Evidently Mr. Loyd’s faculty of observation is acute. You or I would not have seen the rattlesnake in the root, or the little old man in the forked twig.

He does not tell it of himself, but Mr. Loyd as a boy had a power of imitation and an aptness at ventriloquism which made trouble for all who came within his mischievous activities’ range. He was just a keen-minded vigorous boy, as alert physically as he was mentally. And of this material they tried to make a civil engineer. He look the course and started on the practice of the profession. But already Nature had begun to point out to him the sphere in which he was spend his life. With the talent for creating puzzles half developed in his brain, what had he to do with civil engineering and its slow road to success and wealth? When he was still only seventeen, and just beginning to be an engineer, he devised a puzzle which made for him in a few weeks ten thousand dollars. It decided him abruptly not to spoil a good puzzle-maker for a poor civil engineer. This puzzle is one which will live always, I believe, for it is as great a favourite today as it was half a century ago. It is the puzzle of the trick donkeys.

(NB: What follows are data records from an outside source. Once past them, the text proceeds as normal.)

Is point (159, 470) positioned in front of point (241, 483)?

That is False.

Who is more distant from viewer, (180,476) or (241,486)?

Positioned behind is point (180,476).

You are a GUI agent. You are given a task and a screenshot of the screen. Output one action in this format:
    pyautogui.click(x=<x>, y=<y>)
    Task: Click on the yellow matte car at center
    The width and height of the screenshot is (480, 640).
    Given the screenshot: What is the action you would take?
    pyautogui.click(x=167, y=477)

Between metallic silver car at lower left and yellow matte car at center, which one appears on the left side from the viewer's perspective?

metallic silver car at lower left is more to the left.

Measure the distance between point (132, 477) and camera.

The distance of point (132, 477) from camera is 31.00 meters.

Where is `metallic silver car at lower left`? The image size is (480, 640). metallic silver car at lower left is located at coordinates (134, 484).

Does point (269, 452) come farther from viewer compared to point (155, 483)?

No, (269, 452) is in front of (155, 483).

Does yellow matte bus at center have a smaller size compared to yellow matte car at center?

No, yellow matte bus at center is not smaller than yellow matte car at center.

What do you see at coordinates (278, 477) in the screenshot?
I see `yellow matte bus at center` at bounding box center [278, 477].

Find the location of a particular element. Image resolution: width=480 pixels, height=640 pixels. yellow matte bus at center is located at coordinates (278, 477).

trick_Donkeysjpg“Fancy!” as Hedda Gabler’s husband so often reiterates, that not millions but thousands of millions of these have been sold, and you will understand in what a curious way Mr. Loyd found the key to success – not in great things, but in little things often multiplied. In fact, it is his theory, verified so well in his own experience, that it is the little and not the great thing that is most often profitable.

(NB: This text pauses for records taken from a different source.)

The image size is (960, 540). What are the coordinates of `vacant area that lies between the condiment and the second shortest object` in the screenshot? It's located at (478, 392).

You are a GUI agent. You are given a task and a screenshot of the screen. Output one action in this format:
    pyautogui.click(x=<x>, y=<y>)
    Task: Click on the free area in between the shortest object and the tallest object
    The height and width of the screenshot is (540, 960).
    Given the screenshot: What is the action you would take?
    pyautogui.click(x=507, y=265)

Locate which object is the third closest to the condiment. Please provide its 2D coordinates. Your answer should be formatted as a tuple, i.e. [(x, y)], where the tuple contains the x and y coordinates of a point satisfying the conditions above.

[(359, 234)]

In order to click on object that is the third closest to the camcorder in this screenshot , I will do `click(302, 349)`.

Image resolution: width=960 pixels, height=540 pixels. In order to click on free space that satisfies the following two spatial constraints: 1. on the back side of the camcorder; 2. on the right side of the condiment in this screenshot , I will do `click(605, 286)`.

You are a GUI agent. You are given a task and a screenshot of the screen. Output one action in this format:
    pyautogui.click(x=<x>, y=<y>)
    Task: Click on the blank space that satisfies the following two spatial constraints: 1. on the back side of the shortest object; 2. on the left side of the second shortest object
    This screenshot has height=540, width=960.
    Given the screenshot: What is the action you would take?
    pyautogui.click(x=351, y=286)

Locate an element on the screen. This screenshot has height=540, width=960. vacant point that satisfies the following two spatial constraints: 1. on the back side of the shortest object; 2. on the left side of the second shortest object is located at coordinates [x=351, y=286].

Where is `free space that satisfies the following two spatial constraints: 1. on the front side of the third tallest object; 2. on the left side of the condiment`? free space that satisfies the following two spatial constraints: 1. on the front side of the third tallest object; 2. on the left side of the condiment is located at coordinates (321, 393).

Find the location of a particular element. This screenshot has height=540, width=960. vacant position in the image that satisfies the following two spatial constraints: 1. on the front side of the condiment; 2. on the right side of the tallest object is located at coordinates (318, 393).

“I am still taking orders for those donkeys in million lots,” he said. “When I first sold them I had my own printing outfit; but now I have the printing done by someone else. Of course, my legal rights in all my early devices have lapsed by this time, but copyrights and patents mean very little to me. People don’t care for my puzzles unless they can have them with my name on them. Those trick donkeys have been associated with a great many incidents in the lives of business houses and business men. There is a big dry goods arid department store in New York which uses a star as a sort of trade-mark. The donkeys were responsible for that. When the firm started in business they gave me an order for a million copies to give away. When I was setting up the card, I noticed that there was a space between the donkeys which looked blank, so I stuck in a star. When I saw the head of the house later, he said to me, ‘What is the meaning of that star, Mr. Loyd ?’ ‘To make little boys ask questions,’ I answered. He laughed and said, ‘You see, it made me ask one.’ His partner came up at this moment and said, ‘We’ve used that star now in connection with these million cards; why not use it hereafter as a trade mark?’ And that was the origin of an emblem which has since become famous in the world of trade.

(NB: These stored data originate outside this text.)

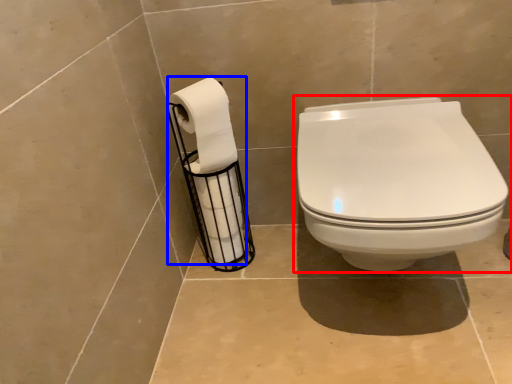 Question: Which object appears closest to the camera in this image, toilet (highlighted by a red box) or toilet paper (highlighted by a blue box)?

Choices:
 (A) toilet
 (B) toilet paper

Answer: (A) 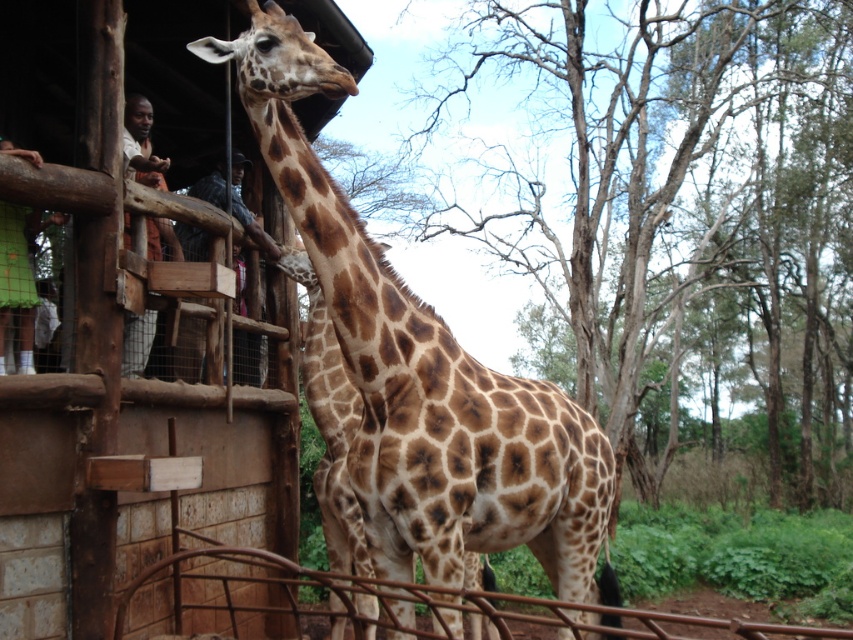 Question: Which object appears farthest from the camera in this image?

Choices:
 (A) brown metal rail at lower center
 (B) brown spotted giraffe at center

Answer: (B)

Question: Does brown metal rail at lower center have a larger size compared to green mesh shirt at left?

Choices:
 (A) no
 (B) yes

Answer: (A)

Question: Which point is farther to the camera?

“I recall another incident of the donkeys’ career. P. T. Barnum, who was running his circus when the donkeys were most popular, asked me if I would take ten thousand dollars and call them ‘P. T. Barnum’s trick donkeys.’ I said I would, and about that time I was filling an order from a big Philadelphia concern for a large number. So I shipped them the cards with Barnum’s name on them. Back came a letter from the head of the house, saying, ‘We have several tons of advertising literature of P. T. Barnum on hand, awaiting your orders. I’m enough of a humbug myself without advertising through my store that much greater humbug Barnum.’ For a time I was afraid I should lose my cards, but I went to Philadelphia, explained the matter, and persuaded the house to take the cards and use them.”